Trying to clarify this, it states, A new add-on code 20939 was approved for coding bone marrow aspiration for spine surgery. This code will only be utilized for spine surgery procedures conducted by orthopedic surgeons and neurosurgeons doing spine autograft procedures. The description states "through separate incision".
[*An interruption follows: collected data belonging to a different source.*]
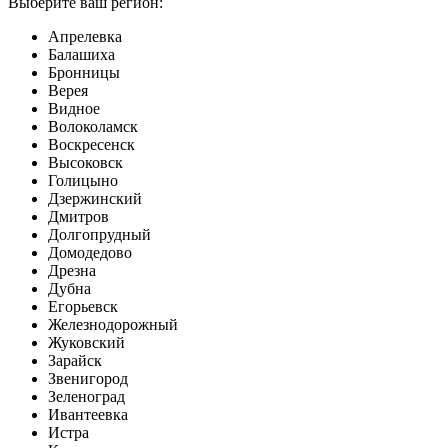
Выберите ваш регион:
Апрелевка
Балашиха
Бронницы
Верея
Видное
Волоколамск
Воскресенск
Высоковск
Голицыно
Дзержинский
Дмитров
Долгопрудный
Домодедово
Дрезна
Дубна
Егорьевск
Железнодорожный
Жуковский
Зарайск
Звенигород
Зеленоград
Ивантеевка
Истра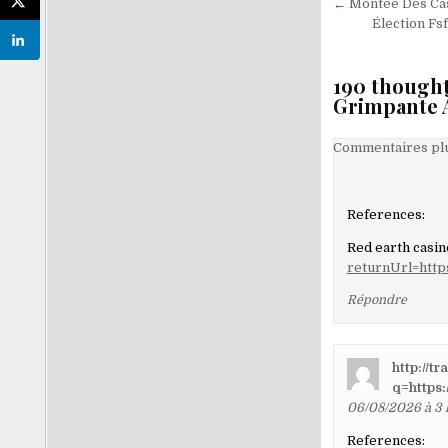
Navigati
← Montée Des Cas
de
Élection Fs
l’article
190 thought
Grimpante 
Navigati
Commentaires plu
dans
les
References:
comment
Red earth casi
returnUrl=https
Répondre
http://t
q=https:
06/08/2026 à 3 
References: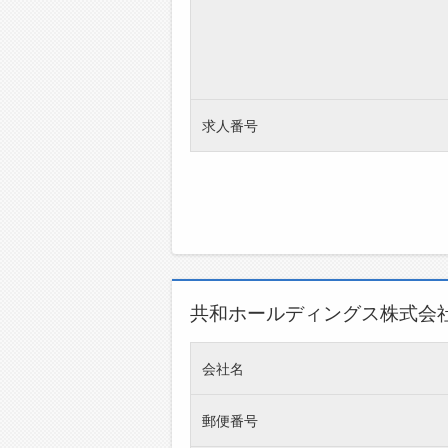
求人番号
共和ホールディングス株式会
会社名
郵便番号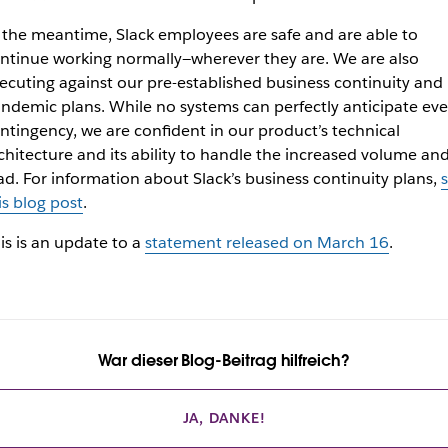
 the meantime, Slack employees are safe and are able to
ntinue working normally—wherever they are. We are also
ecuting against our pre-established business continuity and
ndemic plans. While no systems can perfectly anticipate eve
ntingency, we are confident in our product’s technical
chitecture and its ability to handle the increased volume an
ad. For information about Slack’s business continuity plans,
is blog post
.
is is an update to a
statement released on March 16
.
War dieser Blog-Beitrag hilfreich?
JA, DANKE!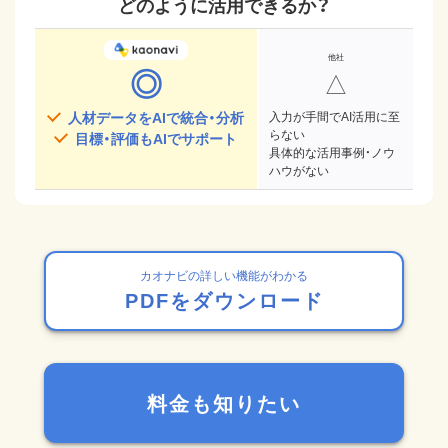
どのように活用できるか？
◎
△
人材データをAIで統合・分析
入力が手間でAI活用に至
らない
目標・評価もAIでサポート
具体的な活用事例・ノウ
ハウがない
カオナビの詳しい機能がわかる
PDFをダウンロード
料金も知りたい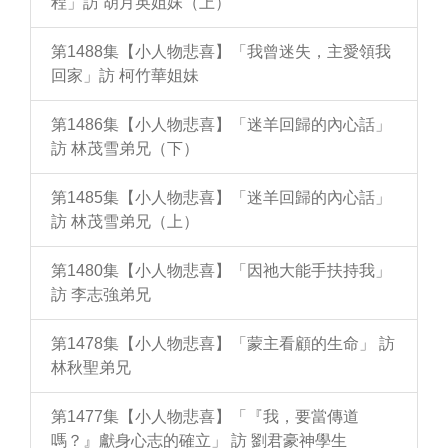
程」訪 胡月英姐妹（上）
第1488集【小人物悲喜】「我曾迷失，主愛領我
回家」訪 柯竹華姐妹
第1486集【小人物悲喜】「迷羊回歸的內心話」
訪 林茂雪弟兄（下）
第1485集【小人物悲喜】「迷羊回歸的內心話」
訪 林茂雪弟兄（上）
第1480集【小人物悲喜】「因祂大能手扶持我」
訪 李志強弟兄
第1478集【小人物悲喜】「蒙主看顧的生命」 訪
林秋聖弟兄
第1477集【小人物悲喜】「『我，要當傳道
嗎？』獻身心志的確立」 訪 劉君豪神學生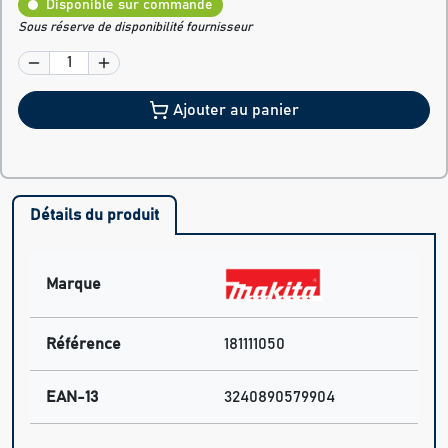
Disponible sur commande
Sous réserve de disponibilité fournisseur
Ajouter au panier
Détails du produit
Marque
Référence
181111050
EAN-13
3240890579904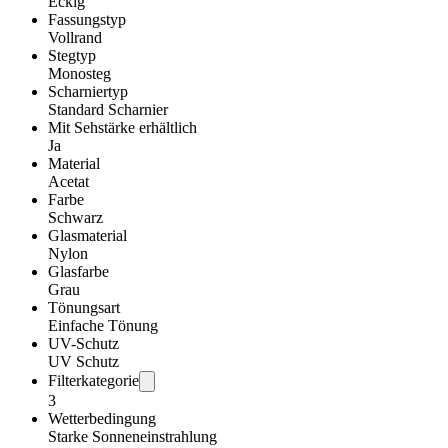
Eckig
Fassungstyp
Vollrand
Stegtyp
Monosteg
Scharniertyp
Standard Scharnier
Mit Sehstärke erhältlich
Ja
Material
Acetat
Farbe
Schwarz
Glasmaterial
Nylon
Glasfarbe
Grau
Tönungsart
Einfache Tönung
UV-Schutz
UV Schutz
Filterkategorie
3
Wetterbedingung
Starke Sonneneinstrahlung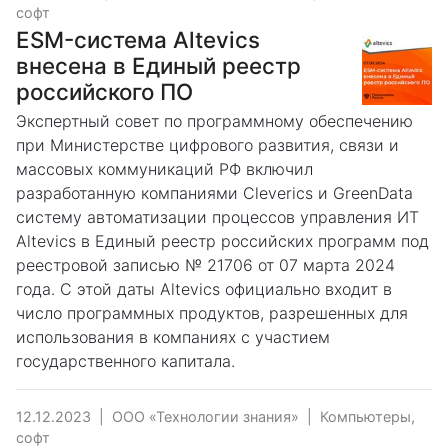
софт
ESM-система Аltevics
внесена в Единый реестр
российского ПО
Экспертный совет по программному обеспечению
при Министерстве цифрового развития, связи и
массовых коммуникаций РФ включил
разработанную компаниями Cleverics и GreenData
систему автоматизации процессов управления ИТ
Altevics в Единый реестр российских программ под
реестровой записью № 21706 от 07 марта 2024
года. С этой даты Altevics официально входит в
число программных продуктов, разрешенных для
использования в компаниях с участием
государственного капитала.
12.12.2023
|
ООО «Технологии знания»
|
Компьютеры,
софт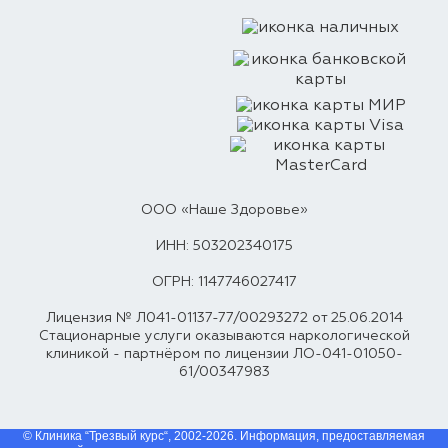
ООО «Наше Здоровье»
ИНН: 503202340175
ОГРН: 1147746027417
Лицензия № Л041-01137-77/00293272 от 25.06.2014
Стационарные услуги оказываются наркологической
клиникой - партнёром по лицензии ЛО-041-01050-
61/00347983
© Клиника “Трезвый курс“, 2002-2026. Информация, предоставляемая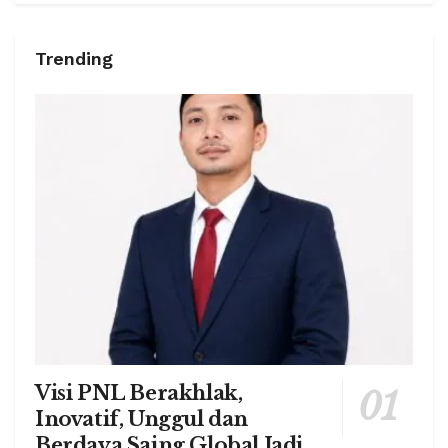
Trending
Visi PNL Berakhlak,
Inovatif, Unggul dan
Berdaya Saing Global Jadi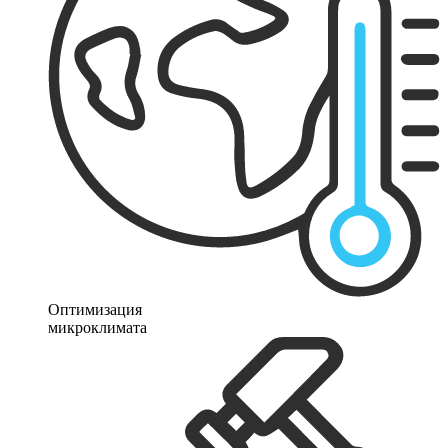
Оптимизация
микроклимата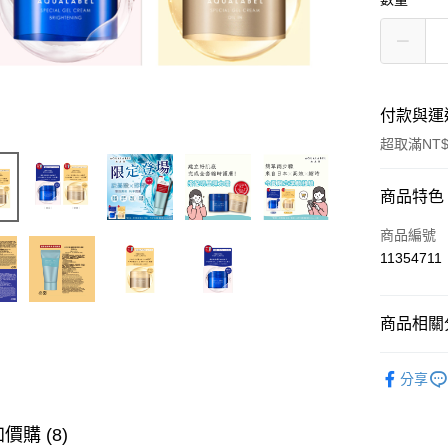
付款與運
超取滿NT$
付款方式
商品特色
信用卡一
商品編號
11354711
超商取貨
LINE Pay
商品相關分
Apple Pay
臉部保養
分享
街口支付
｜精選商
悠遊付
流行彩妝
價購 (8)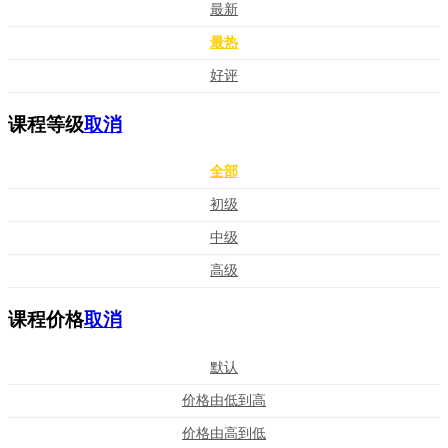
最新
最热
好评
课程等级
取消
全部
初级
中级
高级
课程价格
取消
默认
价格由低到高
价格由高到低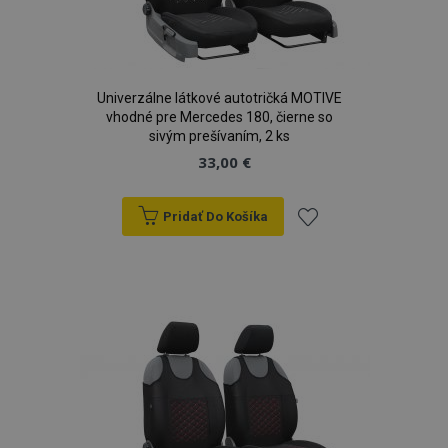
Univerzálne látkové autotričká MOTIVE
vhodné pre Mercedes 180, čierne so
sivým prešívaním, 2 ks
33,00 €
Pridať Do Košíka
Pridať
do
zoznamu
prianí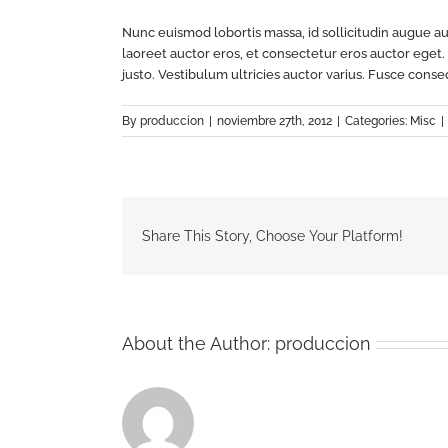
Nunc euismod lobortis massa, id sollicitudin augue au
laoreet auctor eros, et consectetur eros auctor eget.
justo. Vestibulum ultricies auctor varius. Fusce conse
By
produccion
|
noviembre 27th, 2012
|
Categories:
Misc
|
Share This Story, Choose Your Platform!
About the Author:
produccion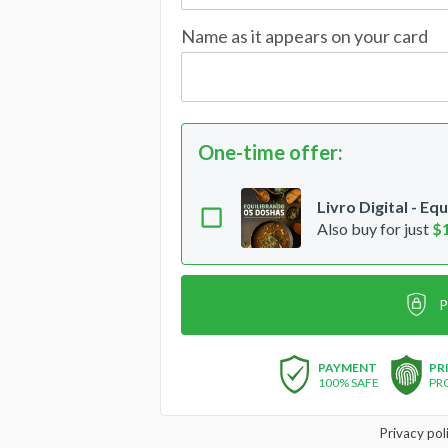
Name as it appears on your card
One-time offer
:
Livro Digital - E
Also buy for just
$
P
PAYMENT
PR
100% SAFE
PR
Privacy pol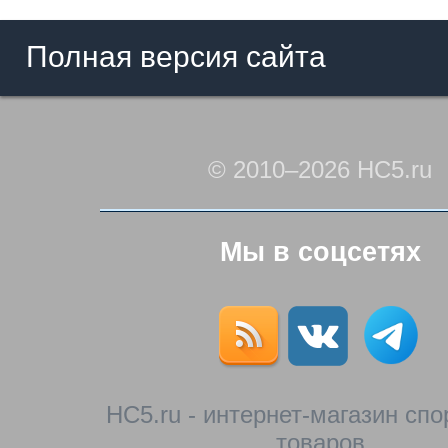
Полная версия сайта
© 2010–2026 HC5.ru
Мы в соцсетях
HC5.ru - интернет-магазин сп
товаров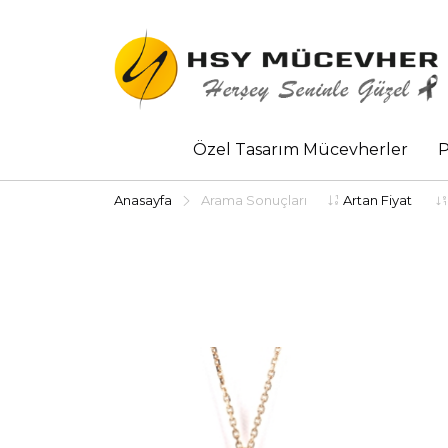
Özel Tasarım Mücevherler
P
Anasayfa
Arama Sonuçları
Artan Fiyat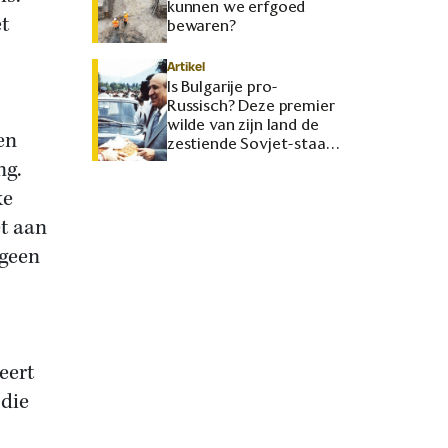
kunnen we erfgoed
t
bewaren?
Artikel
Is Bulgarije pro-
Russisch? Deze premier
wilde van zijn land de
en
zestiende Sovjet-staat
maken
ng.
ke
t aan
 geen
eert
 die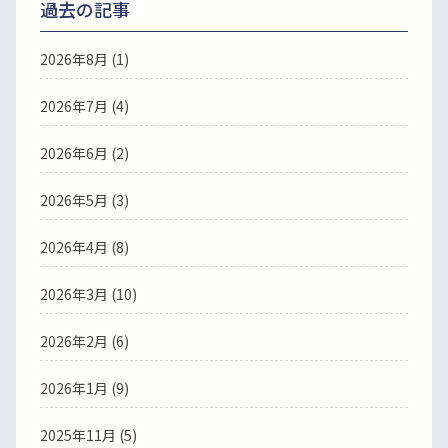
過去の記事
2026年8月
(1)
2026年7月
(4)
2026年6月
(2)
2026年5月
(3)
2026年4月
(8)
2026年3月
(10)
2026年2月
(6)
2026年1月
(9)
2025年11月
(5)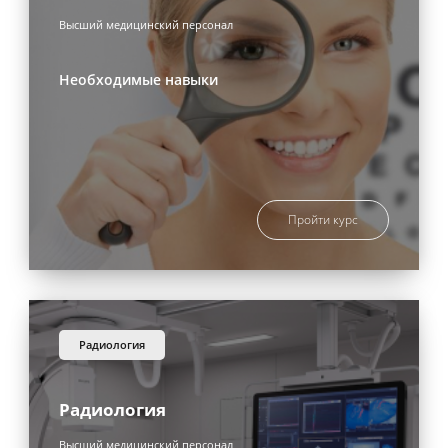
Высший медицинский персонал
Необходимые навыки
Пройти курс
радиология
Радиология
Высший медицинский персонал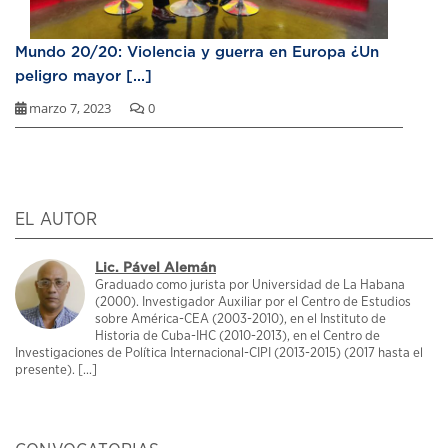
Mundo 20/20: Violencia y guerra en Europa ¿Un
peligro mayor [...]
marzo 7, 2023
0
EL AUTOR
Lic. Pável Alemán
Graduado como jurista por Universidad de La Habana
(2000). Investigador Auxiliar por el Centro de Estudios
sobre América-CEA (2003-2010), en el Instituto de
Historia de Cuba-IHC (2010-2013), en el Centro de
Investigaciones de Política Internacional-CIPI (2013-2015) (2017 hasta el
presente). [...]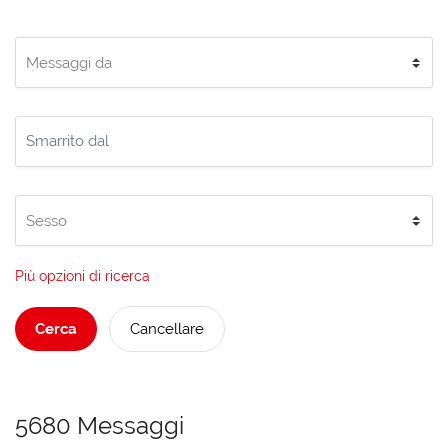
Più opzioni di ricerca
Cerca
Cancellare
5680 Messaggi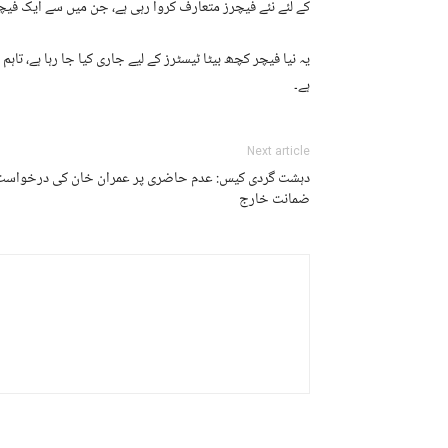
کے لئے نئے فیچرز متعارف کروا رہی ہے، جن میں سے ایک فیچر ایک وقت میں 100 تص
یہ نیا فیچر کچھ بیٹا ٹیسٹرز کے لیے جاری کیا جا رہا ہے، تا
ہے۔
Next article
دہشت گردی کیس: عدم حاضری پر عمران خان کی درخواست
ضمانت خارج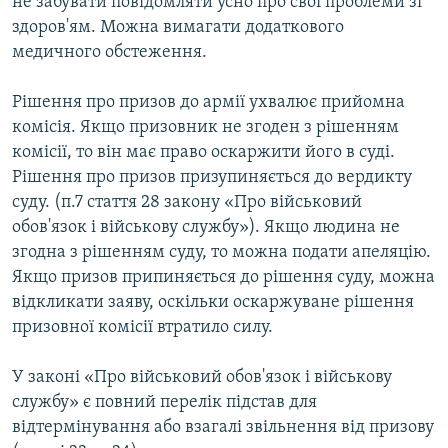
не забувати повідомляти усно про свої проблеми зі
здоров'ям. Можна вимагати додаткового
медичного обстеження.
Рішення про призов до армії ухвалює прийомна
комісія. Якщо призовник не згоден з рішенням
комісії, то він має право оскаржити його в суді.
Рішення про призов призупиняється до вердикту
суду. (п.7 стаття 28 закону «Про військовий
обов'язок і військову службу»). Якщо людина не
згодна з рішенням суду, то можна подати апеляцію.
Якщо призов припиняється до рішення суду, можна
відкликати заяву, оскільки оскаржуване рішення
призовної комісії втратило силу.
У законі «Про військовий обов'язок і військову
службу» є повний перелік підстав для
відтермінування або взагалі звільнення від призову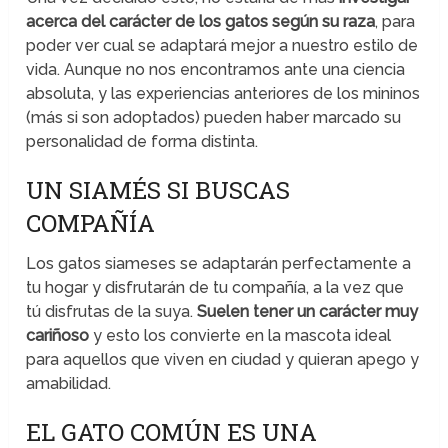
acerca del carácter de los gatos según su raza
, para
poder ver cual se adaptará mejor a nuestro estilo de
vida. Aunque no nos encontramos ante una ciencia
absoluta, y las experiencias anteriores de los mininos
(más si son adoptados) pueden haber marcado su
personalidad de forma distinta.
UN SIAMÉS SI BUSCAS
COMPAÑÍA
Los gatos siameses se adaptarán perfectamente a
tu hogar y disfrutarán de tu compañía, a la vez que
tú disfrutas de la suya.
Suelen tener un carácter muy
cariñoso
y esto los convierte en la mascota ideal
para aquellos que viven en ciudad y quieran apego y
amabilidad.
EL GATO COMÚN ES UNA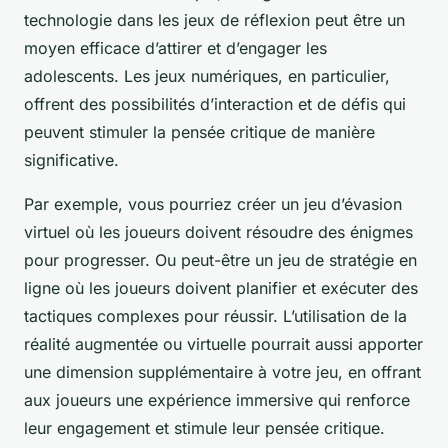
technologie dans les jeux de réflexion peut être un
moyen efficace d’attirer et d’engager les
adolescents. Les jeux numériques, en particulier,
offrent des possibilités d’interaction et de défis qui
peuvent stimuler la pensée critique de manière
significative.
Par exemple, vous pourriez créer un jeu d’évasion
virtuel où les joueurs doivent résoudre des énigmes
pour progresser. Ou peut-être un jeu de stratégie en
ligne où les joueurs doivent planifier et exécuter des
tactiques complexes pour réussir. L’utilisation de la
réalité augmentée ou virtuelle pourrait aussi apporter
une dimension supplémentaire à votre jeu, en offrant
aux joueurs une expérience immersive qui renforce
leur engagement et stimule leur pensée critique.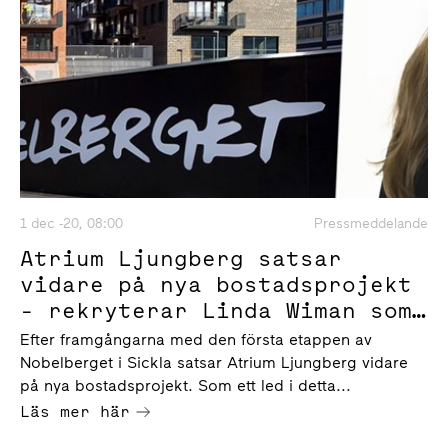
1 dec -20, 08:00
Pressmeddelande
Atrium Ljungberg satsar
vidare på nya bostadsprojekt
- rekryterar Linda Wiman som
bostadsutvecklingschef
Efter framgångarna med den första etappen av
Nobelberget i Sickla satsar Atrium Ljungberg vidare
på nya bostadsprojekt. Som ett led i detta...
Läs mer här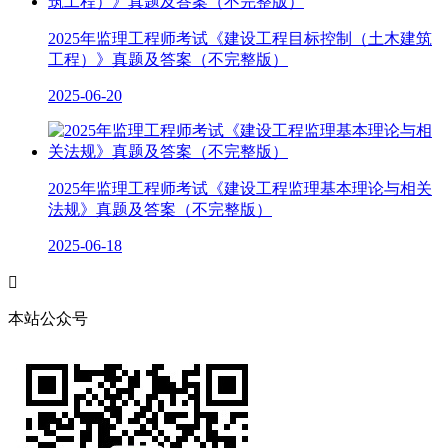
2025年监理工程师考试《建设工程目标控制（土木建筑
工程）》真题及答案（不完整版）
2025-06-20
2025年监理工程师考试《建设工程监理基本理论与相关
法规》真题及答案（不完整版）
2025-06-18

本站公众号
My question is if the neurosurgeon is performing surgery in the cervical area and the skin is already open, do you still use 20939? Any help would be greatly appreciated!!
 
20939 When to use

Trying to clarify this, it states, A new add-on code 20939 was approved for coding bone marrow aspiration for spine surgery. This code will only be utilized for spine surgery procedures conducted by orthopedic surgeons and neurosurgeons doing spine autograft procedures. The description states "through separate incision".

My question is if the neurosurgeon is performing surgery in the cervical area and the skin is already open, do you still use 20939? Any help would be greatly appreciated!!


That is a great question as I have the similar one dealing with the L4-5 bone marrow aspirated was taken the a re tractor was docked on the L4-5. No separate incision was made so i believe 20939 can NOT be used in this case as CPT guidelines indicate a separate incision needs to be made to use this code.
I am interested in other individuals feed back on this.